■ **WHAT YOU ARE ASKED TO DO**:
Exclude all pictures from your copy of the data below, which should otherwise match exactly.
----- RAW DATA -----
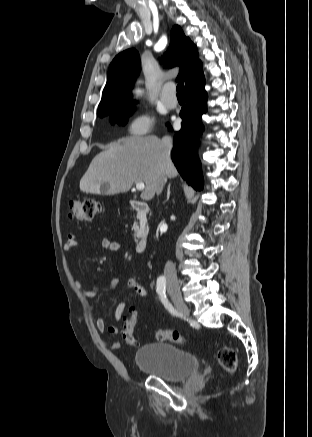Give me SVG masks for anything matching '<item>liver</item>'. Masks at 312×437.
<instances>
[{"mask_svg": "<svg viewBox=\"0 0 312 437\" xmlns=\"http://www.w3.org/2000/svg\"><path fill=\"white\" fill-rule=\"evenodd\" d=\"M177 175L158 137H127L95 156L80 180V190L101 194V186L107 184L106 193L117 194L129 191L133 183L143 182L145 190L141 198L151 200L160 176L175 178Z\"/></svg>", "mask_w": 312, "mask_h": 437, "instance_id": "liver-1", "label": "liver"}]
</instances>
-----
■ **REPLY**:
Give me SVG masks for anything matching '<item>liver</item>'. Masks at 312×437.
<instances>
[{"mask_svg": "<svg viewBox=\"0 0 312 437\" xmlns=\"http://www.w3.org/2000/svg\"><path fill=\"white\" fill-rule=\"evenodd\" d=\"M177 175L158 137H127L95 156L80 180V190L101 194V186L107 184L106 193L117 194L129 191L133 183L143 182L145 190L141 198L151 200L160 176L175 178Z\"/></svg>", "mask_w": 312, "mask_h": 437, "instance_id": "liver-1", "label": "liver"}]
</instances>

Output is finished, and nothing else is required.